# [Task]
Each line of the records below that contains "ΕΠΙΚΑΙΡΟΤΗΤΑ" needs to be copied.

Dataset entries

------------------------------------------------------------

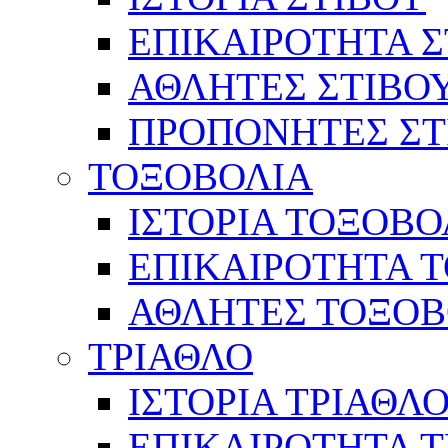
ΕΠΙΚΑΙΡΟΤΗΤΑ Σ
ΑΘΛΗΤΕΣ ΣΤΙΒΟ
ΠΡΟΠΟΝΗΤΕΣ ΣΤ
ΤΟΞΟΒΟΛΙΑ
ΙΣΤΟΡΙΑ ΤΟΞΟΒΟ
ΕΠΙΚΑΙΡΟΤΗΤΑ 
ΑΘΛΗΤΕΣ ΤΟΞΟΒ
ΤΡΙΑΘΛΟ
ΙΣΤΟΡΙΑ ΤΡΙΑΘΛ
ΕΠΙΚΑΙΡΟΤΗΤΑ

------------------------------------------------------------

# [The completed task]
ΕΠΙΚΑΙΡΟΤΗΤΑ Σ
ΕΠΙΚΑΙΡΟΤΗΤΑ 
ΕΠΙΚΑΙΡΟΤΗΤΑ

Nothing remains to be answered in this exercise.